To test the reasoning ability of chatbots, they looked for some of the most difficult challenges they could find. They were shocked by some of the results:

Question 1: Find the missing word: Apple, Red, Coal

For the test, they decided to avoid multiple-choice questions, and instead just typed the question and hit enter.

ChatGPT o1 took 1 minute and 29 seconds to answer and found connections between the words and the fairy tale Snow White. The model decided to answer based on this quote: “her lips were red as blood, her hair was black as coal, and her skin was white as snow.” Based on this quote, o1 chose Snow as the answer to the missing word. Although it was o1’s model thought process, it was not the answer they were looking for.

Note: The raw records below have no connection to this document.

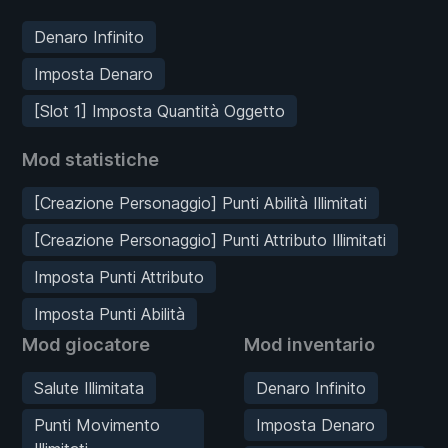
Denaro Infinito
Imposta Denaro
[Slot 1] Imposta Quantità Oggetto
Mod statistiche
[Creazione Personaggio] Punti Abilità Illimitati
[Creazione Personaggio] Punti Attributo Illimitati
Imposta Punti Attributo
Imposta Punti Abilità
Mod giocatore
Mod inventario
Salute Illimitata
Denaro Infinito
Punti Movimento
Imposta Denaro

DeepThink R1, however, took 1 minute and 14 seconds to answer, and it managed to guess the correct word: Black. Apple is red; coal is black. Impressive, to say the least.

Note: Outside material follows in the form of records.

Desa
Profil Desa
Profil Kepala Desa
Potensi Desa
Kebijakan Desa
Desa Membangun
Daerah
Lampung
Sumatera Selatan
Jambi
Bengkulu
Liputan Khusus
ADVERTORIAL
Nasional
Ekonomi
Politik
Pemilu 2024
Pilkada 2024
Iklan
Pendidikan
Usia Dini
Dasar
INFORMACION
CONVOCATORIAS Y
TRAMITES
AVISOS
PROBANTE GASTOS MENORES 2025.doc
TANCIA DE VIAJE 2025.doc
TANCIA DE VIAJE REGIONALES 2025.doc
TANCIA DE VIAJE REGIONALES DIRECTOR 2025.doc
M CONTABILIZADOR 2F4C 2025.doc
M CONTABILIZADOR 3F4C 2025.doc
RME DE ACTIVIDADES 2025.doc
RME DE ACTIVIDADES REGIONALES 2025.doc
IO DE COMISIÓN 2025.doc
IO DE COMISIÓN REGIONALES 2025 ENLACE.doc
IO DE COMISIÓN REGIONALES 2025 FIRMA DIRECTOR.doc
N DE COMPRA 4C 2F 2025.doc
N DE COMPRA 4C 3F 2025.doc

Question 2: 1. Complete the sequence: 1, 2, 4, 8, ? 2. Complete the sequence: house, Saturn, dog, burger, ?

While the first sequence is very easy, the second is impossible (it's just four random words). Could ChatGPT o1 or DeepThink R1 spot the trap?

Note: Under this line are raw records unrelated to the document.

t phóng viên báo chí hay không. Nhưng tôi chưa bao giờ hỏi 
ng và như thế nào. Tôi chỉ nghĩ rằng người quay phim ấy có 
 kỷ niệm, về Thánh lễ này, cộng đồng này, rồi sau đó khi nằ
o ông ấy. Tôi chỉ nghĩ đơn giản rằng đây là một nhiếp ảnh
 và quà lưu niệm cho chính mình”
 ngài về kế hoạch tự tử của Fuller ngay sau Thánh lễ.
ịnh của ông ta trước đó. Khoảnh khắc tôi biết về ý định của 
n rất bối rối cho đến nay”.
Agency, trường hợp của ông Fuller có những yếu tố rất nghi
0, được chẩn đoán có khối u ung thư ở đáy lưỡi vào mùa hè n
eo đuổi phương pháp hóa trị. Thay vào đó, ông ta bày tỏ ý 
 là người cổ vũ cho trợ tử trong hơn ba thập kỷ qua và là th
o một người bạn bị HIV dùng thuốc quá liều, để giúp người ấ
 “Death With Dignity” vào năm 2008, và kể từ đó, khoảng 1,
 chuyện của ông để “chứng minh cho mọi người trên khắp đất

Not at all. Both models tried to find the answer and came up with a completely different one. DeepThink R1 answered “yellow” because it thought the words were related to their color (white house, yellow Saturn, brown dog, yellow burger). ChatGPT o1, on the other hand, answered “car” because it found the sequence almost impossible, but decided to offer answers based on a “classical puzzle approach.” The approach it chose was to associate each object with the larger category it belonged to (house = building, Saturn = planet, dog = animal, burger = food, and car = vehicle).

Ultimately, both models were wrong, and neither responded in a way that clearly stated that there were too many variables to give a precise answer.

DeepSeek vs ChatGPT?

Tech Radar has tested both models in a variety of ways, and now the question is, which one is better? Based on the responses we received during our testing, DeepThink R1 is a great free inference model that might make you wonder if it's worth paying for access to o1. DeepSeek is only available online, in the iOS App Store and Play Store, with a standalone app for Mac or iPad likely to follow.

Tech Radar decided to stick with ChatGPT, primarily because they rely heavily on the memories feature, which allows the chatbot to reference previous conversations. ChatGPT also has a standalone app for Mac and iPad, as well as the ability to create images using one of the best AI image generators, DALL-E.

DeepSeek is based solely on text and lacks multimodal capabilities, but given that this is just the beginning of its journey, it is a very serious competitor in the field of UI models, and we will definitely hear a lot about it.